All seminar papers have the same submission deadline Mon 10th November 2014. After the submission deadline, there will be a review round of the seminar papers. Other students and the course staff will give paper review comments and the authors should consider these comments for the final revised seminar paper which is due after the last seminar session. Seminar paper submissions will be done through the EasyChair conference platform. Seminar papers are available to the students from EasyChair so that participants can give feedback to presenters during the presentation sessions. Presentations should be uploaded on the day of the presentation.
Literature and material
[1] Strategic Research Agenda for Need for Speed, 2013, http://bit.ly/1b6rSoH
[2] H. Olsson, H. Alahyari, and J. Bosch, “Climbing the stairway to heaven – a multiple- case study exploring barriers in the transition from agile development towards continuous deployment of software,” in Software Engineering and Advanced Applications (SEAA), 2012 38th EUROMICRO Conference on, 2012, pp. 392–399.

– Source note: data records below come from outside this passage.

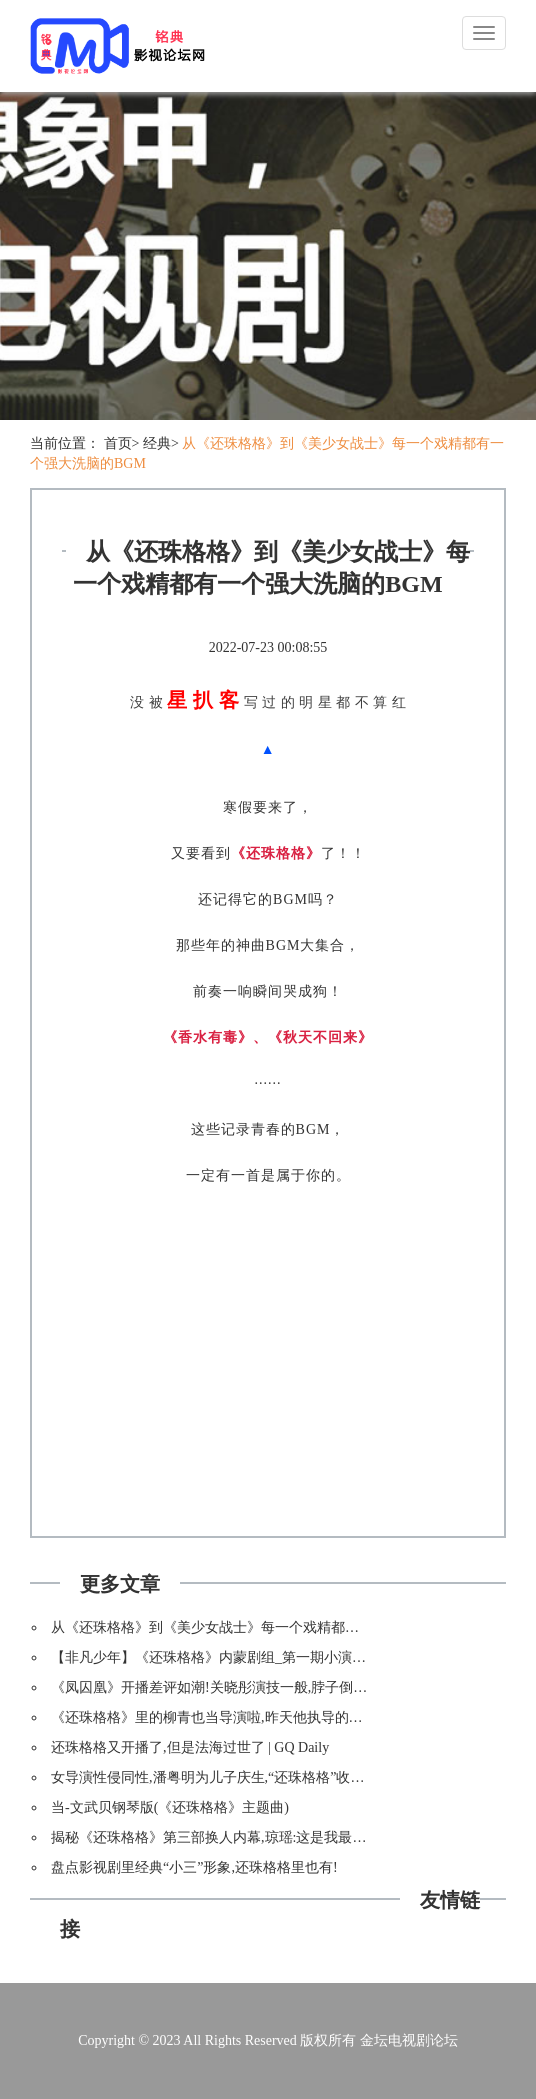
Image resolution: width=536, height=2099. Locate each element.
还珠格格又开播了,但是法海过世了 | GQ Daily (190, 1747)
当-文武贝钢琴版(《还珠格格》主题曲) (170, 1807)
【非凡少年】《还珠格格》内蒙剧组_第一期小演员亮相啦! (232, 1657)
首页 (118, 443)
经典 (157, 443)
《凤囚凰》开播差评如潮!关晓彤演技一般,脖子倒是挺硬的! (232, 1687)
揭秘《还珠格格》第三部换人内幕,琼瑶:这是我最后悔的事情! (239, 1837)
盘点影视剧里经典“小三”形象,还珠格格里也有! (194, 1867)
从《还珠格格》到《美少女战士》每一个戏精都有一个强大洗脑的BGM (270, 1627)
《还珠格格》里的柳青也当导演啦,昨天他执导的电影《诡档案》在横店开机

[3] A. Croll, B. Yoskowicz, "Lean Analytics: Use Data to Build a Better Startup Faster", O'Reilly, 2013.
[4] A. J. Smith, "The task of the referee." Computer 23.4 (1990): 65-71.
[7] Andreas Zeller. How to Give a Good Research Talk. Master seminar presentation.
[9] Runeson, P., Host, M., Rainer, A., & Regnell, B. "Case study research in software engineering: Guidelines and examples", Wiley, 2012.